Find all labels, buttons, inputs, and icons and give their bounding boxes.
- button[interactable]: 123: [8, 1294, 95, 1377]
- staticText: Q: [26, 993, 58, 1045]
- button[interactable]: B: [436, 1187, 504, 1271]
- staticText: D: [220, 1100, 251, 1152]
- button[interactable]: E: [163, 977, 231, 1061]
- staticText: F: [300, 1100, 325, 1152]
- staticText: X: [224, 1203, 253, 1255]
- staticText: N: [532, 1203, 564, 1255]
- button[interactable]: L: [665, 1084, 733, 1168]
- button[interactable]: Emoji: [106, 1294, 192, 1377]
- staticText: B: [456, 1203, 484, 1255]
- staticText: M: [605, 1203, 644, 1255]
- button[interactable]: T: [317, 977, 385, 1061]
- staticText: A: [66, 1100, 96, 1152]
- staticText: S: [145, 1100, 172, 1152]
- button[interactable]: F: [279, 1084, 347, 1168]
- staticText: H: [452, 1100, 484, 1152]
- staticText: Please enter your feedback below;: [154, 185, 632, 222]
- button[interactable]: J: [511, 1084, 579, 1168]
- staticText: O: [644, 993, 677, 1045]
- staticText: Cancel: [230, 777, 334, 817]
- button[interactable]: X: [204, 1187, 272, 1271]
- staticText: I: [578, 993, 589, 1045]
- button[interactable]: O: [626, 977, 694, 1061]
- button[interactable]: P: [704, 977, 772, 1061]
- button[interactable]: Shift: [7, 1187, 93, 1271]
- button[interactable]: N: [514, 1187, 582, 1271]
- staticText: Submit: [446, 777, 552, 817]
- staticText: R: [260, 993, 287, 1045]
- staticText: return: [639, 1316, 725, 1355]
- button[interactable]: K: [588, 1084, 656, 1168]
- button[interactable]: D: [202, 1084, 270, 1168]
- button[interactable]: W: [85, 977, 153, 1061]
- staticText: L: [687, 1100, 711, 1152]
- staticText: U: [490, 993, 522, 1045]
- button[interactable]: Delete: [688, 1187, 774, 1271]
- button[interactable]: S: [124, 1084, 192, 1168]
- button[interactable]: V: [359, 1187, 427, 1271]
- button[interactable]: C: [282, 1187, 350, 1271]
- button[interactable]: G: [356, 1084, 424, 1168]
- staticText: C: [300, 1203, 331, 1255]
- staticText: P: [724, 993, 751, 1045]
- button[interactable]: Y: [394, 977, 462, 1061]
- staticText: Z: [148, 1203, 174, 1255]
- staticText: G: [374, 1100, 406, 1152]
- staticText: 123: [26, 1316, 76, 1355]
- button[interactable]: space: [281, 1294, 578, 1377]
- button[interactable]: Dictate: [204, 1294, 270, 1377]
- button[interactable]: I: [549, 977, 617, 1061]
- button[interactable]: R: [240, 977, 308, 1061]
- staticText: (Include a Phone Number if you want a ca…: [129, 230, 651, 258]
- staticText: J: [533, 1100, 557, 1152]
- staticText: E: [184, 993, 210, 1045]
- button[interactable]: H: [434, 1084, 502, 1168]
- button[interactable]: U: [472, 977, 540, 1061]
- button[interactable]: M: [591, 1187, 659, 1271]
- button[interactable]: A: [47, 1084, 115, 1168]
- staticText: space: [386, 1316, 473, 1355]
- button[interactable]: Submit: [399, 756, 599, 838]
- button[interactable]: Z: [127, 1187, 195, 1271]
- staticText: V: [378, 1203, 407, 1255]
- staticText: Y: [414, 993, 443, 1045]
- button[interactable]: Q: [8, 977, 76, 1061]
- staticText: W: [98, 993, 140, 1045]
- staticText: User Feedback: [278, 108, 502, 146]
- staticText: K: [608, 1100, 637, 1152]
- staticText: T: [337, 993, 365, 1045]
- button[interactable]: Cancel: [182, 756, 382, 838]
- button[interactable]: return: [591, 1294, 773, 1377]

^^^^^^^^

Problem details: Find and copy every line in the entries above where the string "return" occurs.

Answer box:
- staticText: return: [639, 1316, 725, 1355]
- button[interactable]: return: [591, 1294, 773, 1377]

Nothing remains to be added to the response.